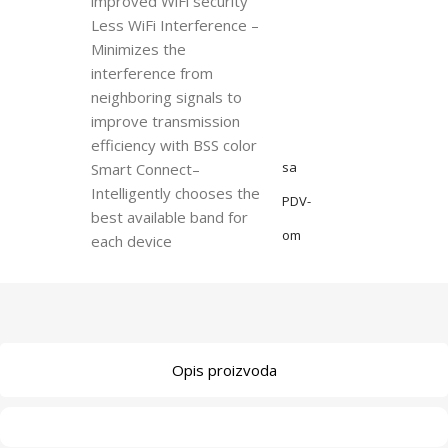
improved WiFi security
Less WiFi Interference –
Minimizes the
interference from
neighboring signals to
improve transmission
efficiency with BSS color
sa
Smart Connect–
Intelligently chooses the
PDV-
best available band for
om
each device
Opis proizvoda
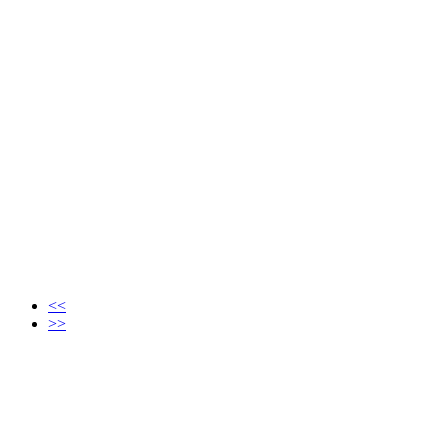
<<
>>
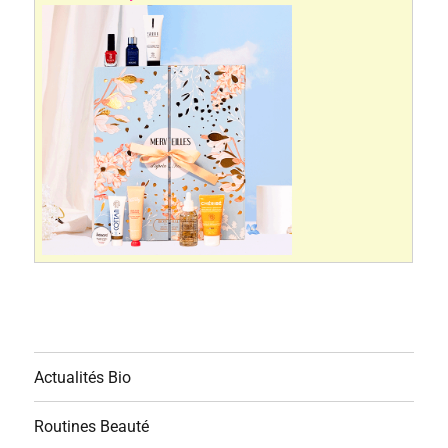
Actualités Bio
Routines Beauté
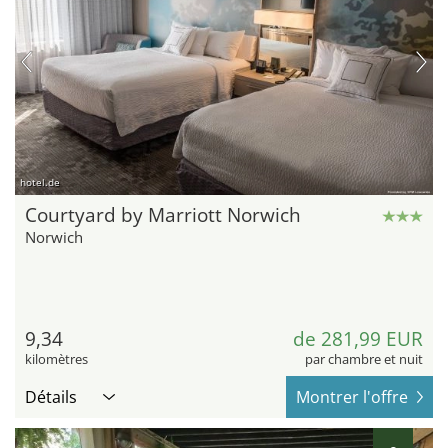
hotel.de
Courtyard by Marriott Norwich
Norwich
9,34
de 281,99 EUR
kilomètres
par chambre et nuit
Détails
Montrer l'offre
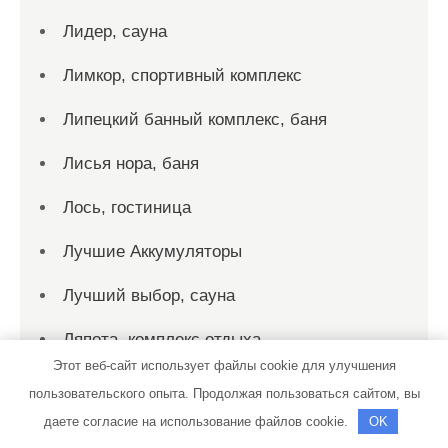
Лидер, сауна
Лимкор, спортивный комплекс
Липецкий банный комплекс, баня
Лисья нора, баня
Лось, гостиница
Лучшие Аккумуляторы
Лучший выбор, сауна
Ляпота, комплекс отдыха
Этот веб-сайт использует файлы cookie для улучшения
М5
пользовательского опыта. Продолжая пользоваться сайтом, вы
даете согласие на использование файлов cookie.
OK
Макарьевские бани, сауна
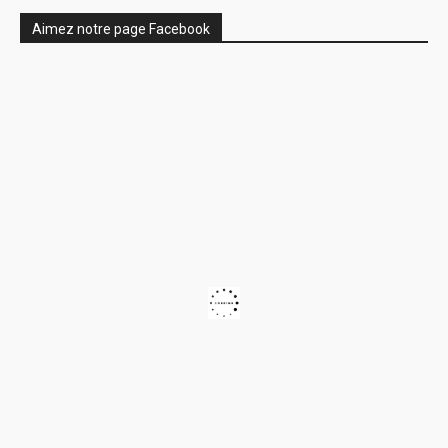
Aimez notre page Facebook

→ WORK INSTRUCTIONS:
Every line above that holds the word "cookie" is to be found and copied.

→ RESPONSE AREA:
Этот веб-сайт использует файлы cookie для улучшения
даете согласие на использование файлов cookie.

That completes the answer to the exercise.